Your assignment: The answer must consist of every line below that contains the word "Stations".

Given records:
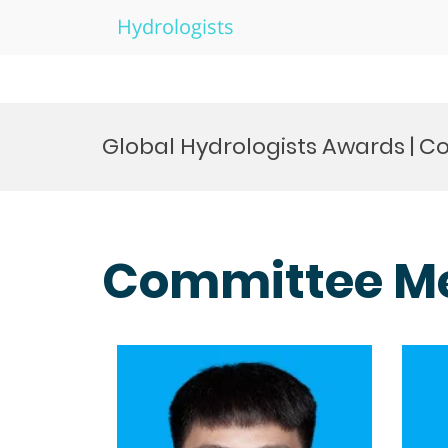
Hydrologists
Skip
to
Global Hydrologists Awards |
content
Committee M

* * *

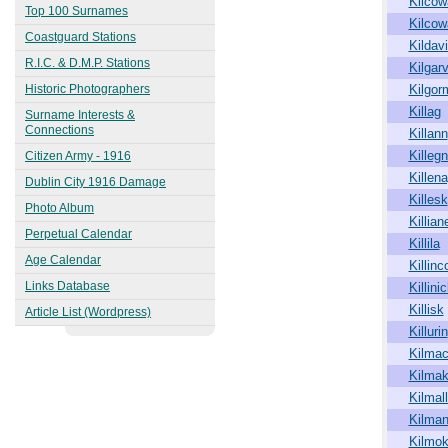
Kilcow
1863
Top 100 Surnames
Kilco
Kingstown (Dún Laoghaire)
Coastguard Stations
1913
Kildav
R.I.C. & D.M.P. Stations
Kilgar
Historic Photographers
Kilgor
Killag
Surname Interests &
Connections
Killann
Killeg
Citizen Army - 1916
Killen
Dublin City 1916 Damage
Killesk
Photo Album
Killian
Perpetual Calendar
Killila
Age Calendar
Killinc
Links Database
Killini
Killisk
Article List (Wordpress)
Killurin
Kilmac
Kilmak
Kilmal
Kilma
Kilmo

* * *

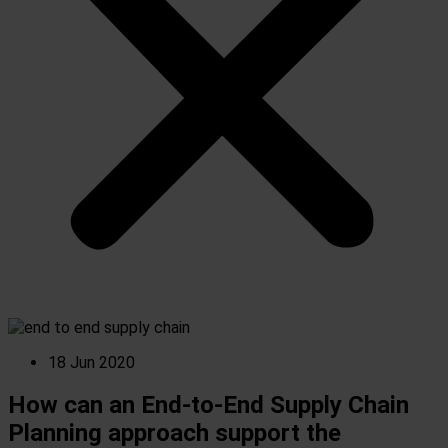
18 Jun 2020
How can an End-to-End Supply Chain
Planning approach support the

Answer section:
Coastguard Stations
R.I.C. & D.M.P. Stations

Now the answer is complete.